Peaks and troughs is perhaps the best way to describe Renault's 2010 efforts, with Kubica settling into his role with ease while Petrov struggled immensely at times to keep the car on the black stuff. Results didn't pour in straight away, and they were no match for the likes of the Red Bulls and the McLarens, whom a few seasons ago they had royally thrashed. Kubica's prowess behind the wheel of his new team delivered him second place in Melbourne, third in Monaco, and the same result at Spa. He is a dogged racer and has been earmarked from the start as a future champion who just needs his big break with the right squad. He was unlucky not to finish second in Japan before a loose wheel put paid to his efforts but it was proof enough to the eagerly-watching world of his ubiquitous presence and his knack of picking up results where stronger drivers hit the wall.
Petrov, on the other hand, is still an untamed talent. It's clearly there, plain for all to see, given his fifth-placed finish at the Hungaroring and a dogged sixth in Abu Dhabi to hold off championship challenger Fernando Alonso. But like all talents, his needs harnessing properly to allow him to become a world-beater like his counterparts in the field.

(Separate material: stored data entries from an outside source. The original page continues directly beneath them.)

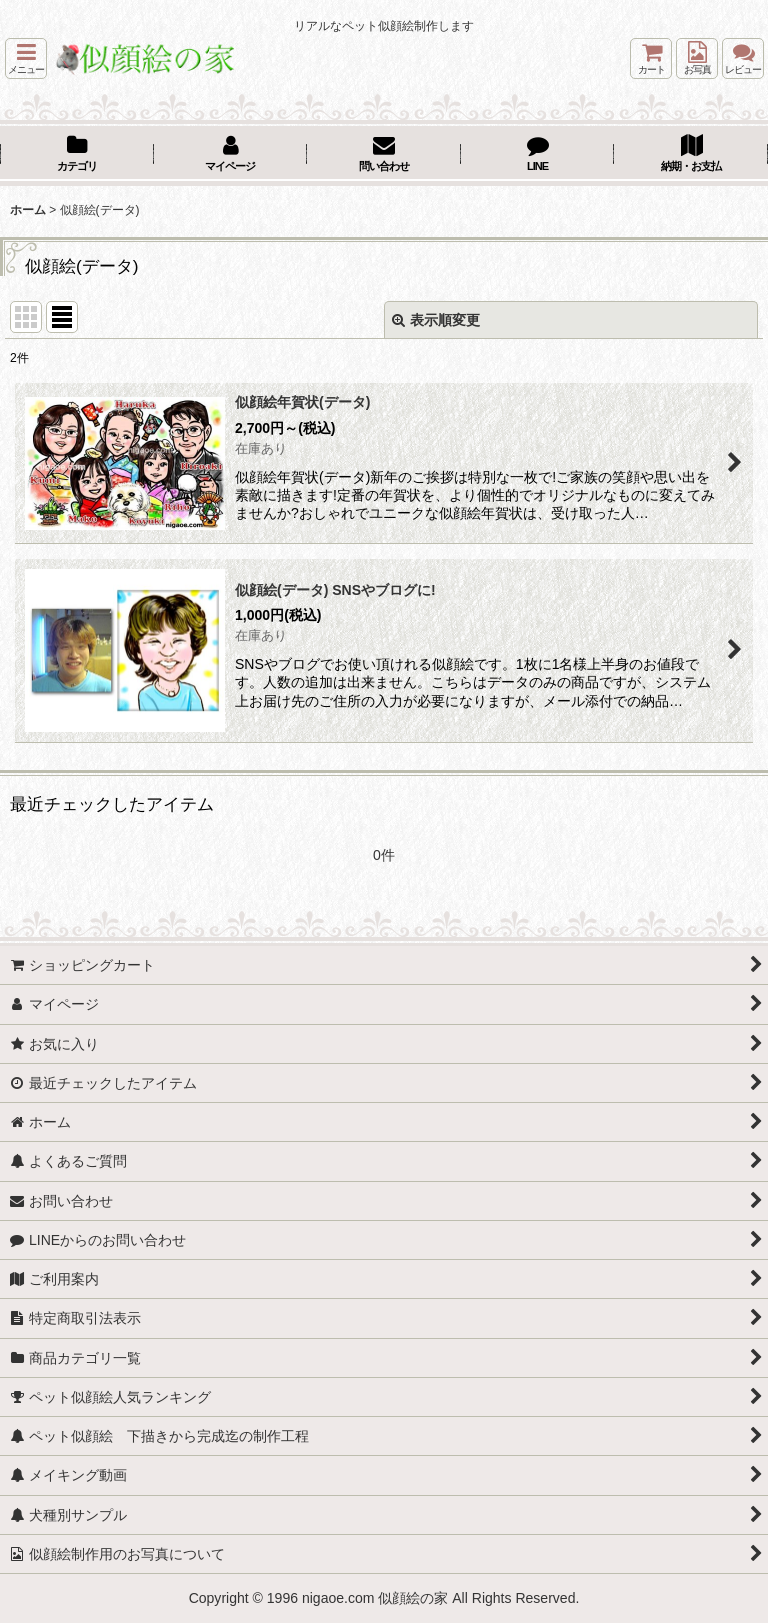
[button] (26, 58)
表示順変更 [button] (436, 320)
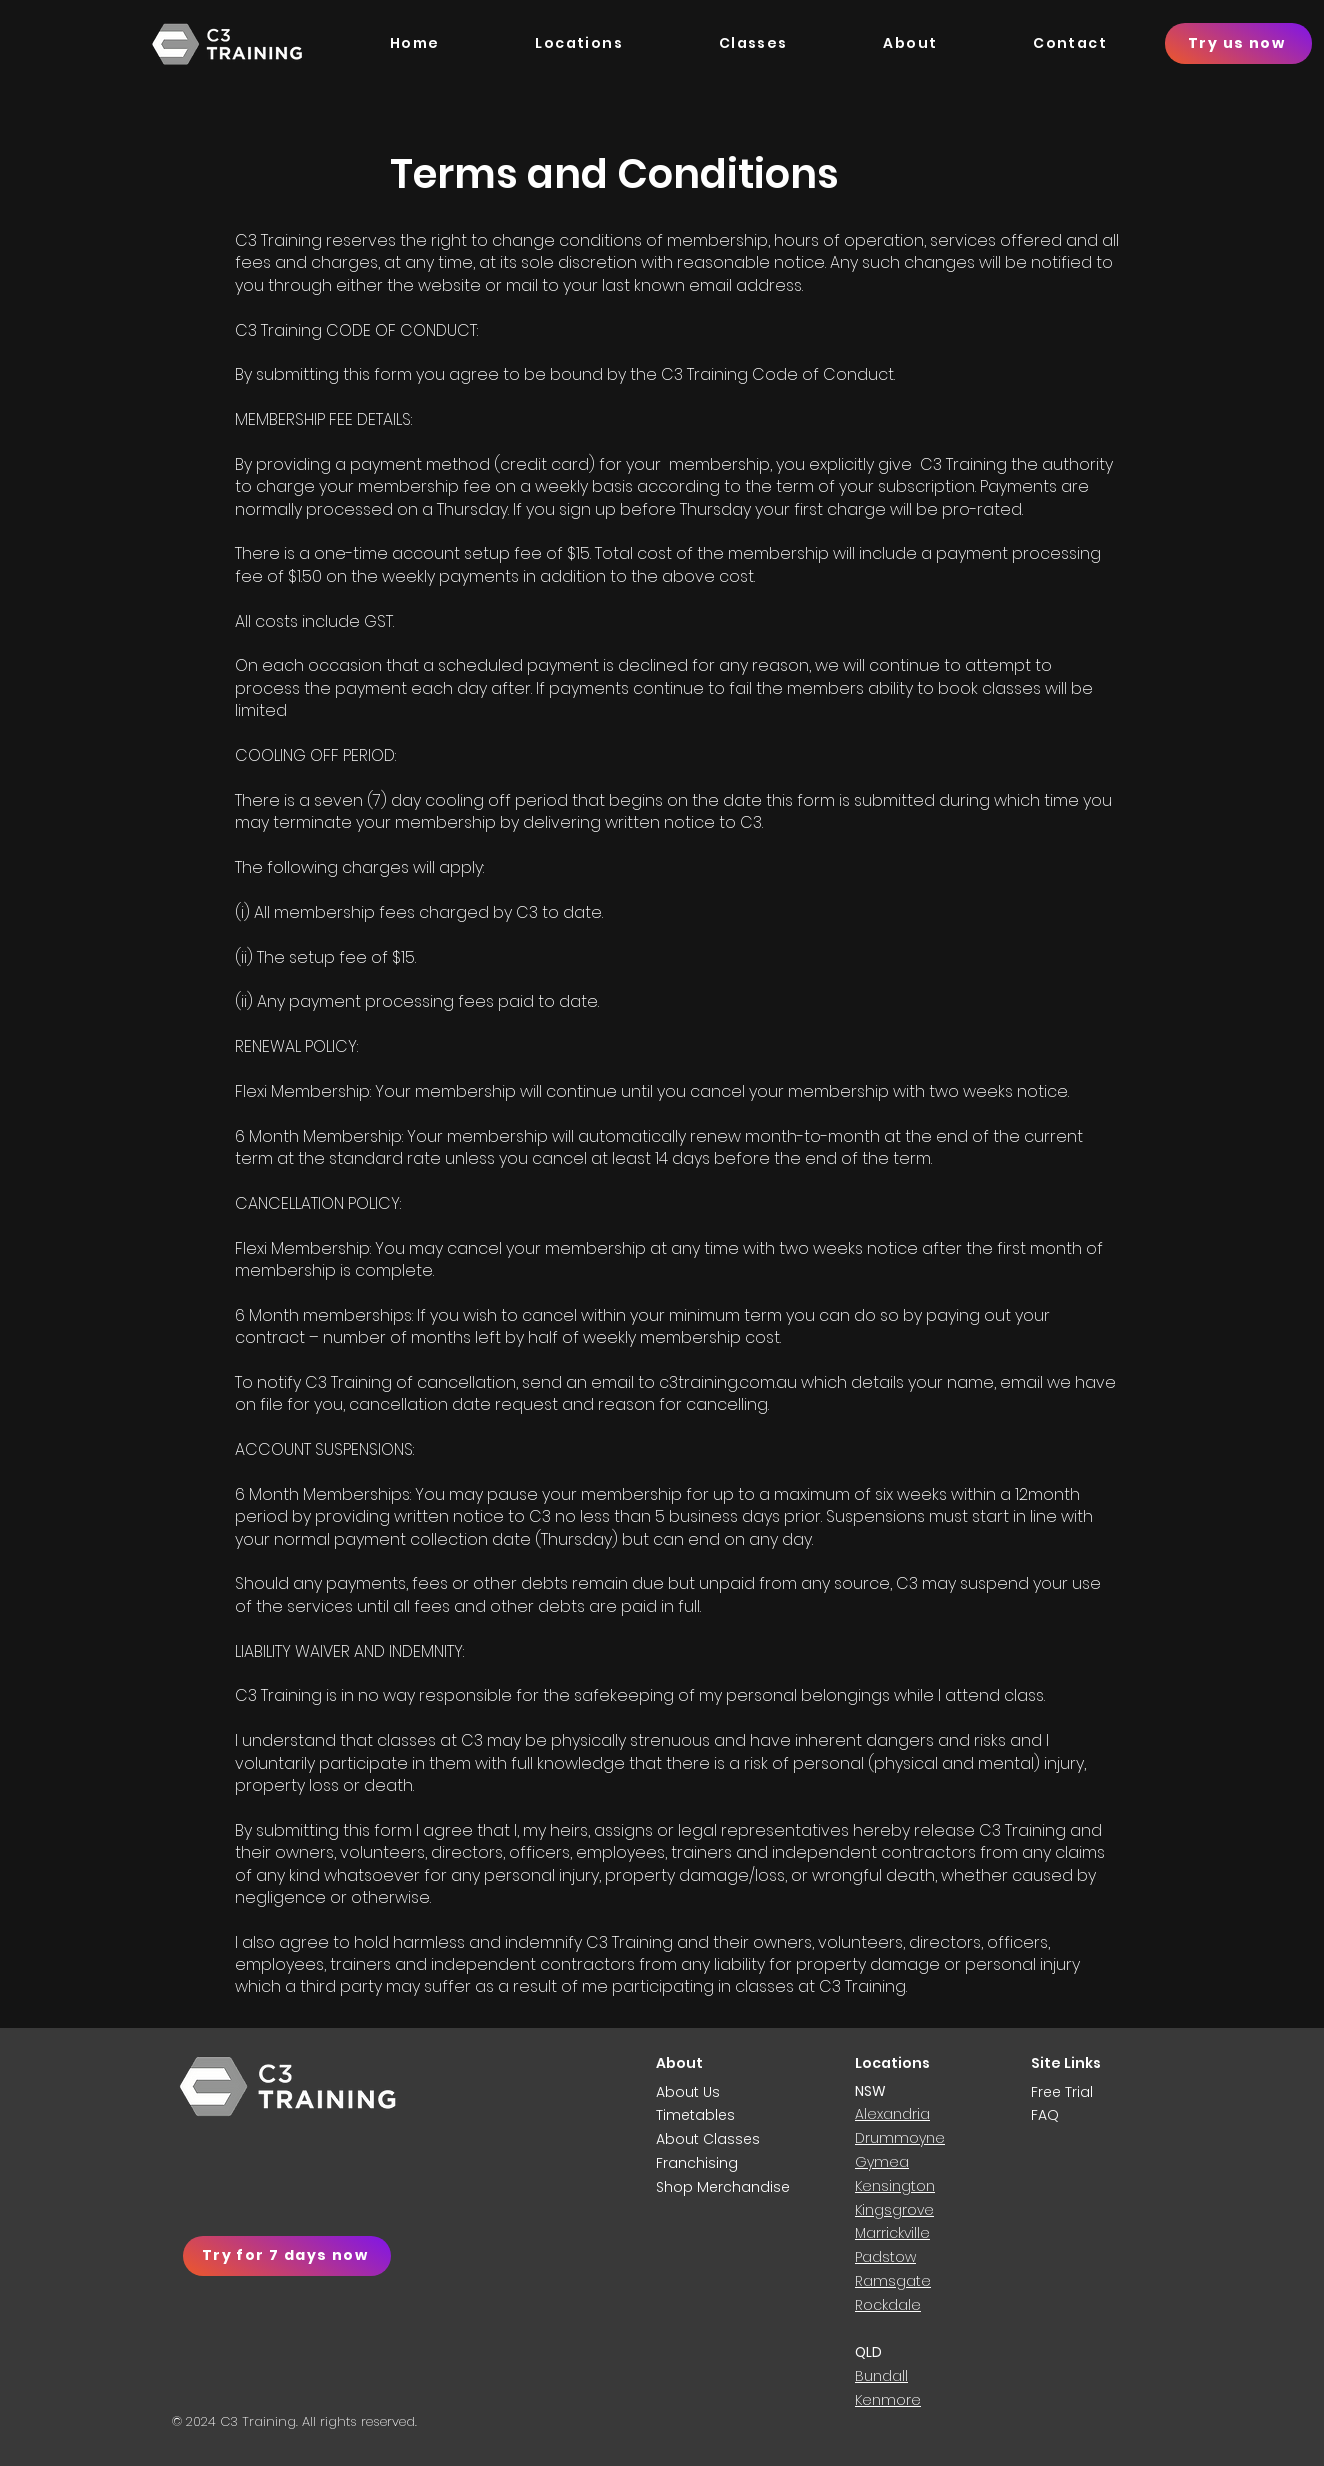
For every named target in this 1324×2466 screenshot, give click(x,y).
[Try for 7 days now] (287, 2256)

In 2010 there were too many smashed-up cars, and with five times fewer points than Kubica, the youngster from Vyborg was hanging onto his drive by the skin of his teeth to the end of the year. Alongside Kubica, he was never going to sparkle, often is the blend of youth and experience in the crazy F1 world. But given another season with reliable machinery, there is nothing stopping Petrov getting in among the front-runners.
Renault finished fifth in the constructors', which isn't their worst end to a season ever. It's time for confusion in 2011 with Lotus taking over part of the naming rights and a squabble over which of the two teams on the grid with that name (the other being Team Lotus, just called 'Lotus' in 2010) is the real McCoy. Does anyone care? Red Bull and Toro Rosso don't seem to fall out over who's the real rouge-coloured bovine, so is there really that much in a name?
Kubica finished: 8th
Petrov finished: 13th
Bev's verdict: Both Kubica and Petrov did a decent job dragging round a largely uncompetitive R30. Fifth was the realistic optimum the recovering team could hope to achieve in 2010. A new season beckons, and the same order will be retained among the drivers Kubica and Petrov. Give the Russian a few years and he'll be as competitive as Kubica.